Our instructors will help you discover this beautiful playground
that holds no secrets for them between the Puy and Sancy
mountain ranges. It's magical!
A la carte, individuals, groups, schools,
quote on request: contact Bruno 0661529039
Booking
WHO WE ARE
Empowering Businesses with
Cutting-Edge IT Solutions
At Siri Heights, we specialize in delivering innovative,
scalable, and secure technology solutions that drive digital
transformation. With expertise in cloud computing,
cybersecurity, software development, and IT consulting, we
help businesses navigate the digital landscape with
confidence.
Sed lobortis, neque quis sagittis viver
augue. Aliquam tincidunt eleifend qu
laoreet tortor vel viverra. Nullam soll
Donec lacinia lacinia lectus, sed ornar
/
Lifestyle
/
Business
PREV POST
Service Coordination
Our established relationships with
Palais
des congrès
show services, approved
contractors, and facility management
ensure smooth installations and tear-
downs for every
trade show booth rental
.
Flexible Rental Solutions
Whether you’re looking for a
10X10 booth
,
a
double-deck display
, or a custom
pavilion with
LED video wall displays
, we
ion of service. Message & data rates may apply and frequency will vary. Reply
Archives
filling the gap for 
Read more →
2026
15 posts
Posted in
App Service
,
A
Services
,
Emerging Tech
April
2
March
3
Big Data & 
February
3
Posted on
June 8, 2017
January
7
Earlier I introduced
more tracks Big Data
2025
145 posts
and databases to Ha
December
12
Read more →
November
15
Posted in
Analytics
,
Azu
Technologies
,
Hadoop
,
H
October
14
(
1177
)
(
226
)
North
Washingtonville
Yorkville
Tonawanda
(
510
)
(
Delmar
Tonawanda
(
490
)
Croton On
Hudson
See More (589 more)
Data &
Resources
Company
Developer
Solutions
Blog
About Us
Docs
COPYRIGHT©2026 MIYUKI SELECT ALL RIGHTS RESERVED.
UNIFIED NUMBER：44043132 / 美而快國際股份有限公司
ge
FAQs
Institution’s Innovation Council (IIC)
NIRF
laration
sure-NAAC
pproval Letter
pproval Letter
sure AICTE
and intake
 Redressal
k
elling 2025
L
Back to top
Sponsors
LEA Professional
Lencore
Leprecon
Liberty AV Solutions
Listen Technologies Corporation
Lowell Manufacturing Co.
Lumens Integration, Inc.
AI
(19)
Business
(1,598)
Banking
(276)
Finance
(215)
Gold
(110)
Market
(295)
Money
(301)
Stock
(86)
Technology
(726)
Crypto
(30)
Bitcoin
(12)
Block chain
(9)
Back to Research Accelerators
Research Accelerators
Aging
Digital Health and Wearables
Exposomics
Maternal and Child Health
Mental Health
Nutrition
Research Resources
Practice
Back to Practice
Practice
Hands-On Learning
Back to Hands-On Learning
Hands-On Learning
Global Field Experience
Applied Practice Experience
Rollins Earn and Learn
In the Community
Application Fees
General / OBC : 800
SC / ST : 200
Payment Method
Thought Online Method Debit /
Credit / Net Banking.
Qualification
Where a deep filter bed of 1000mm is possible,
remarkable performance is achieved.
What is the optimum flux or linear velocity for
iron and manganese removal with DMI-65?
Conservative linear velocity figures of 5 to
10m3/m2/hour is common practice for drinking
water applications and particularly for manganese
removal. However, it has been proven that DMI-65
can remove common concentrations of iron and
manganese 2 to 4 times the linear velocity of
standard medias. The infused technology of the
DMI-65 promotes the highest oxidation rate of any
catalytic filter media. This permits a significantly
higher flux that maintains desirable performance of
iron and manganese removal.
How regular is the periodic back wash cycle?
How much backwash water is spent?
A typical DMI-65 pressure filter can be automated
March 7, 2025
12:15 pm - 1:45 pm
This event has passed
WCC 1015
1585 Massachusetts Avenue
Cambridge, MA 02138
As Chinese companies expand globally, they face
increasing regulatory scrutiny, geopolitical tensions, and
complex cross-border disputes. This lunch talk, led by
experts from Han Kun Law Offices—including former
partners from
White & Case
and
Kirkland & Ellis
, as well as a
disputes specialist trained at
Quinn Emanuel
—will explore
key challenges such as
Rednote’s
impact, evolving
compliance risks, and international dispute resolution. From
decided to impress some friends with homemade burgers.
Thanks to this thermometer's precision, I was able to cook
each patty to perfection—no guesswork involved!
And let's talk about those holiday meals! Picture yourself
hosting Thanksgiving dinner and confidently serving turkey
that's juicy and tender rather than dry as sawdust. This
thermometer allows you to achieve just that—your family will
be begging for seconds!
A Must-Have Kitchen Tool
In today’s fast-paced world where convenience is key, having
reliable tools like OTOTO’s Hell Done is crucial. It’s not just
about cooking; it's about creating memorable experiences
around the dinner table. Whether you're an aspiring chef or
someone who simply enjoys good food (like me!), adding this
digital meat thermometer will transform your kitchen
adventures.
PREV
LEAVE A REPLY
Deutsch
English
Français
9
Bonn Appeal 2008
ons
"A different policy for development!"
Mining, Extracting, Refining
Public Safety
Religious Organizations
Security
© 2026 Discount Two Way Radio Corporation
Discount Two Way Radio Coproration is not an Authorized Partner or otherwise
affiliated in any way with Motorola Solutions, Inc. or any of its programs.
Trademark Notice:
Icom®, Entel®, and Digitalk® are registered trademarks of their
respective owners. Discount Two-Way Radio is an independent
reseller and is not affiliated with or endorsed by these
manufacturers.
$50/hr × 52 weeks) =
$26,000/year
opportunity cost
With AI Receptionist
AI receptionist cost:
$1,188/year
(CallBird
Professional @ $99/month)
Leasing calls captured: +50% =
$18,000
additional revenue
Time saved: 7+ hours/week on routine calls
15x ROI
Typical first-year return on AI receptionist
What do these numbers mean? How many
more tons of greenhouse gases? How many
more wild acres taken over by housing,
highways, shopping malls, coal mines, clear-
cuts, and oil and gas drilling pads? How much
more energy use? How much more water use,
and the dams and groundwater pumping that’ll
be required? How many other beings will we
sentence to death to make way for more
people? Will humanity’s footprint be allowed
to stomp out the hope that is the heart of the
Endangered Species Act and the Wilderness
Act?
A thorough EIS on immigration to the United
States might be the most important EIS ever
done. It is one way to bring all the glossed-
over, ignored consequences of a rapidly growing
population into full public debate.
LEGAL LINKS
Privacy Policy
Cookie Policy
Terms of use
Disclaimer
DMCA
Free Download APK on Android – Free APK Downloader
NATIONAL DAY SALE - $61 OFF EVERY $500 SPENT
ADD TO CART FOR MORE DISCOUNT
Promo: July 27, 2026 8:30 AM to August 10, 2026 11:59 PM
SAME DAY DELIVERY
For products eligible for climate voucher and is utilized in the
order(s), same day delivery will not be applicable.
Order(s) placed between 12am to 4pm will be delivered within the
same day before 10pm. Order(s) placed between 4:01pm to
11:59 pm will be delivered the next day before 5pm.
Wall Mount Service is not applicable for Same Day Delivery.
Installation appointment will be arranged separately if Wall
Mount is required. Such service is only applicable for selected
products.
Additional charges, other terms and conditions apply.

# [Exercise directions]
Output the listing above in its entirety, exactly as given.

# [Solution]
Our instructors will help you discover this beautiful playground
that holds no secrets for them between the Puy and Sancy
mountain ranges. It's magical!
A la carte, individuals, groups, schools,
quote on request: contact Bruno 0661529039
Booking
WHO WE ARE
Empowering Businesses with
Cutting-Edge IT Solutions
At Siri Heights, we specialize in delivering innovative,
scalable, and secure technology solutions that drive digital
transformation. With expertise in cloud computing,
cybersecurity, software development, and IT consulting, we
help businesses navigate the digital landscape with
confidence.
Sed lobortis, neque quis sagittis viver
augue. Aliquam tincidunt eleifend qu
laoreet tortor vel viverra. Nullam soll
Donec lacinia lacinia lectus, sed ornar
/
Lifestyle
/
Business
PREV POST
Service Coordination
Our established relationships with
Palais
des congrès
show services, approved
contractors, and facility management
ensure smooth installations and tear-
downs for every
trade show booth rental
.
Flexible Rental Solutions
Whether you’re looking for a
10X10 booth
,
a
double-deck display
, or a custom
pavilion with
LED video wall displays
, we
ion of service. Message & data rates may apply and frequency will vary. Reply
Archives
filling the gap for 
Read more →
2026
15 posts
Posted in
App Service
,
A
Services
,
Emerging Tech
April
2
March
3
Big Data & 
February
3
Posted on
June 8, 2017
January
7
Earlier I introduced
more tracks Big Data
2025
145 posts
and databases to Ha
December
12
Read more →
November
15
Posted in
Analytics
,
Azu
Technologies
,
Hadoop
,
H
October
14
(
1177
)
(
226
)
North
Washingtonville
Yorkville
Tonawanda
(
510
)
(
Delmar
Tonawanda
(
490
)
Croton On
Hudson
See More (589 more)
Data &
Resources
Company
Developer
Solutions
Blog
About Us
Docs
COPYRIGHT©2026 MIYUKI SELECT ALL RIGHTS RESERVED.
UNIFIED NUMBER：44043132 / 美而快國際股份有限公司
ge
FAQs
Institution’s Innovation Council (IIC)
NIRF
laration
sure-NAAC
pproval Letter
pproval Letter
sure AICTE
and intake
 Redressal
k
elling 2025
L
Back to top
Sponsors
LEA Professional
Lencore
Leprecon
Liberty AV Solutions
Listen Technologies Corporation
Lowell Manufacturing Co.
Lumens Integration, Inc.
AI
(19)
Business
(1,598)
Banking
(276)
Finance
(215)
Gold
(110)
Market
(295)
Money
(301)
Stock
(86)
Technology
(726)
Crypto
(30)
Bitcoin
(12)
Block chain
(9)
Back to Research Accelerators
Research Accelerators
Aging
Digital Health and Wearables
Exposomics
Maternal and Child Health
Mental Health
Nutrition
Research Resources
Practice
Back to Practice
Practice
Hands-On Learning
Back to Hands-On Learning
Hands-On Learning
Global Field Experience
Applied Practice Experience
Rollins Earn and Learn
In the Community
Application Fees
General / OBC : 800
SC / ST : 200
Payment Method
Thought Online Method Debit /
Credit / Net Banking.
Qualification
Where a deep filter bed of 1000mm is possible,
remarkable performance is achieved.
What is the optimum flux or linear velocity for
iron and manganese removal with DMI-65?
Conservative linear velocity figures of 5 to
10m3/m2/hour is common practice for drinking
water applications and particularly for manganese
removal. However, it has been proven that DMI-65
can remove common concentrations of iron and
manganese 2 to 4 times the linear velocity of
standard medias. The infused technology of the
DMI-65 promotes the highest oxidation rate of any
catalytic filter media. This permits a significantly
higher flux that maintains desirable performance of
iron and manganese removal.
How regular is the periodic back wash cycle?
How much backwash water is spent?
A typical DMI-65 pressure filter can be automated
March 7, 2025
12:15 pm - 1:45 pm
This event has passed
WCC 1015
1585 Massachusetts Avenue
Cambridge, MA 02138
As Chinese companies expand globally, they face
increasing regulatory scrutiny, geopolitical tensions, and
complex cross-border disputes. This lunch talk, led by
experts from Han Kun Law Offices—including former
partners from
White & Case
and
Kirkland & Ellis
, as well as a
disputes specialist trained at
Quinn Emanuel
—will explore
key challenges such as
Rednote’s
impact, evolving
compliance risks, and international dispute resolution. From
decided to impress some friends with homemade burgers.
Thanks to this thermometer's precision, I was able to cook
each patty to perfection—no guesswork involved!
And let's talk about those holiday meals! Picture yourself
hosting Thanksgiving dinner and confidently serving turkey
that's juicy and tender rather than dry as sawdust. This
thermometer allows you to achieve just that—your family will
be begging for seconds!
A Must-Have Kitchen Tool
In today’s fast-paced world where convenience is key, having
reliable tools like OTOTO’s Hell Done is crucial. It’s not just
about cooking; it's about creating memorable experiences
around the dinner table. Whether you're an aspiring chef or
someone who simply enjoys good food (like me!), adding this
digital meat thermometer will transform your kitchen
adventures.
PREV
LEAVE A REPLY
Deutsch
English
Français
9
Bonn Appeal 2008
ons
"A different policy for development!"
Mining, Extracting, Refining
Public Safety
Religious Organizations
Security
© 2026 Discount Two Way Radio Corporation
Discount Two Way Radio Coproration is not an Authorized Partner or otherwise
affiliated in any way with Motorola Solutions, Inc. or any of its programs.
Trademark Notice:
Icom®, Entel®, and Digitalk® are registered trademarks of their
respective owners. Discount Two-Way Radio is an independent
reseller and is not affiliated with or endorsed by these
manufacturers.
$50/hr × 52 weeks) =
$26,000/year
opportunity cost
With AI Receptionist
AI receptionist cost:
$1,188/year
(CallBird
Professional @ $99/month)
Leasing calls captured: +50% =
$18,000
additional revenue
Time saved: 7+ hours/week on routine calls
15x ROI
Typical first-year return on AI receptionist
What do these numbers mean? How many
more tons of greenhouse gases? How many
more wild acres taken over by housing,
highways, shopping malls, coal mines, clear-
cuts, and oil and gas drilling pads? How much
more energy use? How much more water use,
and the dams and groundwater pumping that’ll
be required? How many other beings will we
sentence to death to make way for more
people? Will humanity’s footprint be allowed
to stomp out the hope that is the heart of the
Endangered Species Act and the Wilderness
Act?
A thorough EIS on immigration to the United
States might be the most important EIS ever
done. It is one way to bring all the glossed-
over, ignored consequences of a rapidly growing
population into full public debate.
LEGAL LINKS
Privacy Policy
Cookie Policy
Terms of use
Disclaimer
DMCA
Free Download APK on Android – Free APK Downloader
NATIONAL DAY SALE - $61 OFF EVERY $500 SPENT
ADD TO CART FOR MORE DISCOUNT
Promo: July 27, 2026 8:30 AM to August 10, 2026 11:59 PM
SAME DAY DELIVERY
For products eligible for climate voucher and is utilized in the
order(s), same day delivery will not be applicable.
Order(s) placed between 12am to 4pm will be delivered within the
same day before 10pm. Order(s) placed between 4:01pm to
11:59 pm will be delivered the next day before 5pm.
Wall Mount Service is not applicable for Same Day Delivery.
Installation appointment will be arranged separately if Wall
Mount is required. Such service is only applicable for selected
products.
Additional charges, other terms and conditions apply.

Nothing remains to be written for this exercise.